Meselelere yaklaşımımız sorunlu: Fransa’nın “Ermeni Soykırımı” kararı.

Fransa meclisi soykırımla ilgili yasayı geçirmiş. İyi etmişler. Bu Fransa
meclisinin ayıbı olacak. Tartışmalı bir alanda düşünce özgürlüğüne set
vurmanın ayıbı o meclise yeter! Yoksa soykırımı kabul etmesi değil oradaki asıl mesele. Yoktur demeyi cezalandırmak sorunlu. Düşünce özgürlüğü diye bir şey vardı Fransa kardeşim diyesim geliyor. Bilmem, bizim meclis çıksa ve Fransa Cezayir’de soykırım yaptı ve yok diyenlere şu kadar ceza var dese olur mu? Bugün bu ve buna benzer kararı alanlar yüklenir ilk başta herhalde.

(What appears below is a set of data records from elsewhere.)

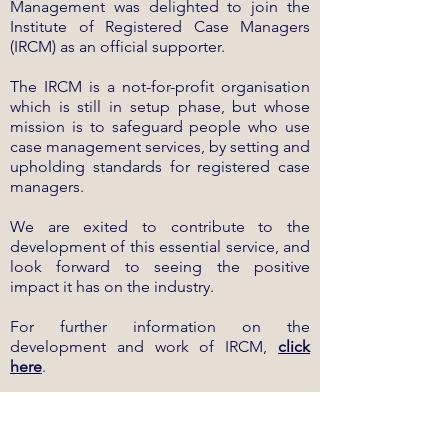
Management was delighted to join the
Institute of Registered Case Managers
(IRCM) as an official supporter.
The IRCM is a not-for-profit organisation
which is still in setup phase, but whose
mission is to safeguard people who use
case management services, by setting and
upholding standards for registered case
managers.
We are exited to contribute to the
development of this essential service, and
look forward to seeing the positive
impact it has on the industry.
For further information on the
development and work of IRCM,
click
here
.
Dated:
15.09.2022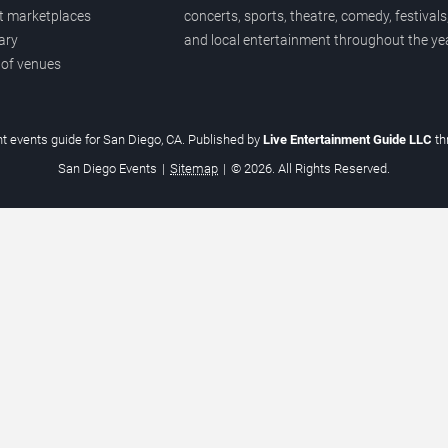
et marketplaces
concerts, sports, theatre, comedy, festivals
ary
and local entertainment throughout the yea
 of venues
t events guide for San Diego, CA. Published by
Live Entertainment Guide LLC
t
San Diego Events
|
Sitemap
|
© 2026. All Rights Reserved.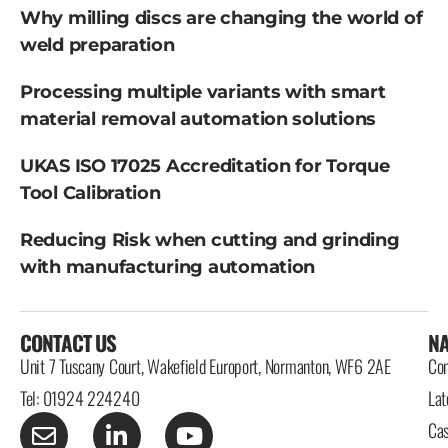
Why milling discs are changing the world of
weld preparation
Processing multiple variants with smart
material removal automation solutions
UKAS ISO 17025 Accreditation for Torque
Tool Calibration
Reducing Risk when cutting and grinding
with manufacturing automation
CONTACT US
NA
Unit 7 Tuscany Court, Wakefield Europort, Normanton, WF6 2AE
Con
Tel: 01924 224240
Lat
Cas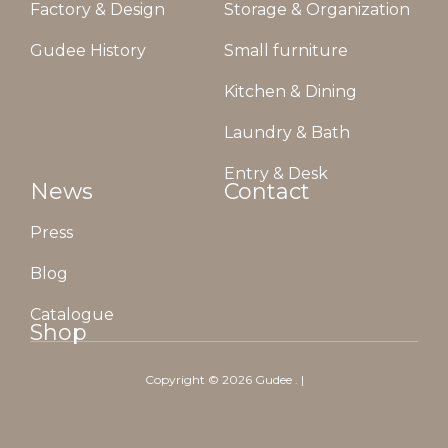
Factory & Design
Storage & Organization
Gudee History
Small furniture
Kitchen & Dining
Laundry & Bath
Entry & Desk
News
Contact
Press
Blog
Catalogue
Shop
Copyright ©
2026
Gudee
. |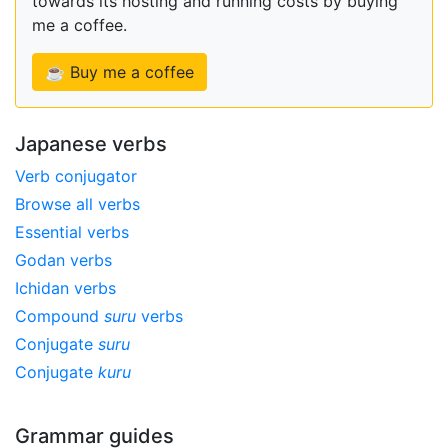
towards its hosting and running costs by buying
me a coffee.
☕ Buy me a coffee
Japanese verbs
Verb conjugator
Browse all verbs
Essential verbs
Godan verbs
Ichidan verbs
Compound
suru
verbs
Conjugate
suru
Conjugate
kuru
Grammar guides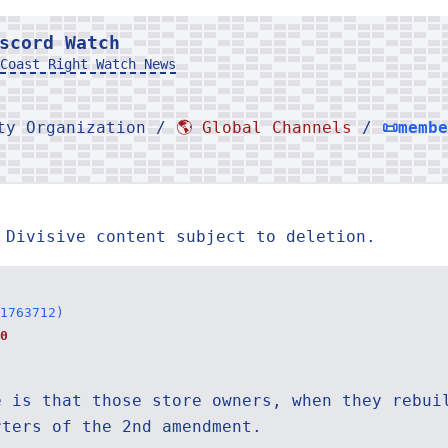
scord Watch
Coast Right Watch News
rty Organization /
🌎 Global Channels
/
📜memb
 Divisive content subject to deletion.
1763712)
0
e is that those store owners, when they rebui
rters of the 2nd amendment.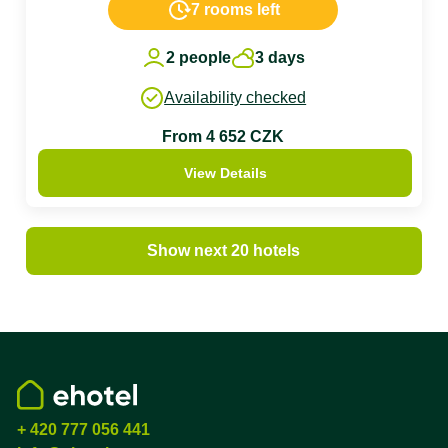
7 rooms left
2 people
3 days
Availability checked
From 4 652 CZK
View Details
Show next 20 hotels
+ 420 777 056 441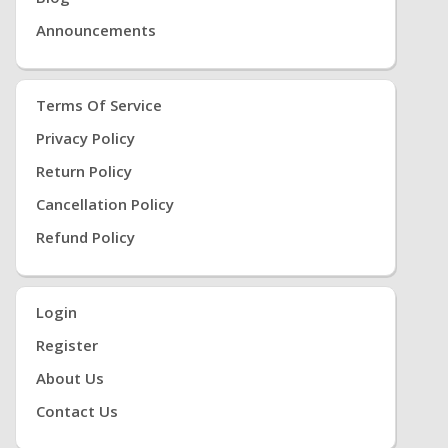
Announcements
Terms Of Service
Privacy Policy
Return Policy
Cancellation Policy
Refund Policy
Login
Register
About Us
Contact Us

Muhtemelen bizler Fransızlardan daha çok ciddiye alıyoruz ve bunu bir
milli mesele haline dönüştürüyoruz. Aynen ABD temsilciler meclisi yahut
senatosundaki görüşmelerde yaptığımız gibi. Ama bizim meselemi farklı noktada, böyle şeyin cezası olur mu kısmını mesele etmiyoruz.

Siyasi açıdan meseleye devlet olarak bakışımız olacaktır ama
hareketlerimiz çok çocukca. Aniden bir galeyan başlıyor. Engellemek için
çabalar. Ya bırakın çıkartsınlar. Bugün olmasa zaten yarın
çıkartacaklar. Mesele tamamen siyasi.Üstelik ilk çıkartan onlar değil!

Çünkü biz meseleyi daha anlamamışız. Bununla ilgili yeterli yayın ve
kaynak problemi de var. Olanı da bilgilenmek için okumak zahmetli. Herşeyin uzmanı kişilerin sesi daha çok çıkıyor ve biz
onların ağzından öğreniyoruz. Bu konudaki düşüncelerimizin şekillenişi sakat.
Politik bakıyoruz. Tarihçilerimiz bile politik bakıyor. Çıkan makaleler,
kitaplar da politik. Karşı duranlar da politik zeminde buluşuyor. Herkes bağırıyor. Bir bakıma filler tepişirken olan çimene oluyor.

Sonra karışıyor kavramlar: Soykırım, işgal, tehcir, göç.  Bu karışan
kavramlar üzerinden tutarlı ve sistematik düşünceyi, mantığı geliştiremiyor, yerli yerine oturtamıyoruz.